A Matrice de Gram, often denoted as G, is a square matrix that is used to represent the inner products of a set of vectors in a vector space. It plays a crucial role in various fields, including apprentissage automatique, statistics, and traitement du signal. In essence, the Gram Matrix captures the angles and lengths between vectors, providing insights into their relationships.
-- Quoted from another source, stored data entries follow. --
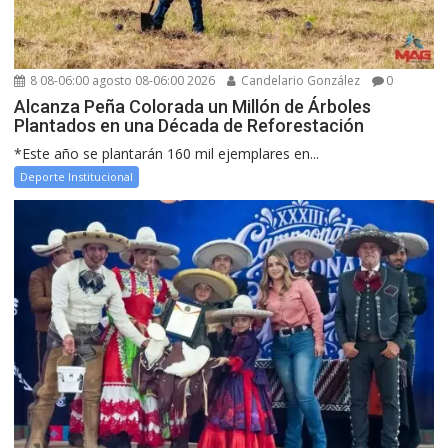
8 08-06:00 agosto 08-06:00 2026
Candelario González
0
Alcanza Peña Colorada un Millón de Árboles
Plantados en una Década de Reforestación
*Este año se plantarán 160 mil ejemplares en...
Deporte Institucional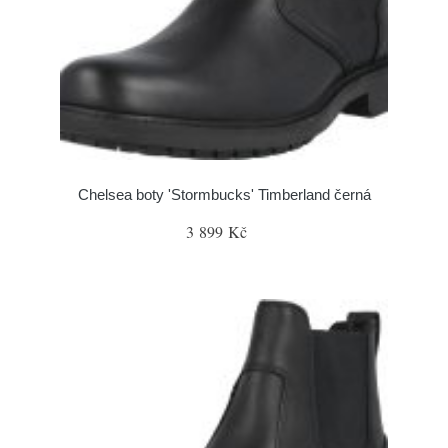
Chelsea boty 'Stormbucks' Timberland černá
3 899 Kč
To construct a Gram Matrix from a set of vectors, each entry G(i, j) is computed as the produit interne of the i-th and j-th vectors. For example, if you have vectors v1, v2, and v3, the Gram Matrix G would be:
G = | v1·v1 v1·v2 v1·v3 |
| v2·v1 v2·v2 v2·v3 |
| v3·v1 v3·v2 v3·v3 |
Cette matrice est symétrique et semi-définie positive, ce qui signifie que toutes its eigenvalues are non-negative. The Gram Matrix is essential in méthodes à noyau utilisé en apprentissage automatique, particularly in machines à vecteurs de support and Gaussian processes, where it helps to transform the input space into a higher-dimensional feature space.
In summary, the Gram Matrix is a powerful mathematical concept that provides a compact representation of the relationships between vectors, which is instrumental in various applications of intelligence artificielle et l’analyse de données.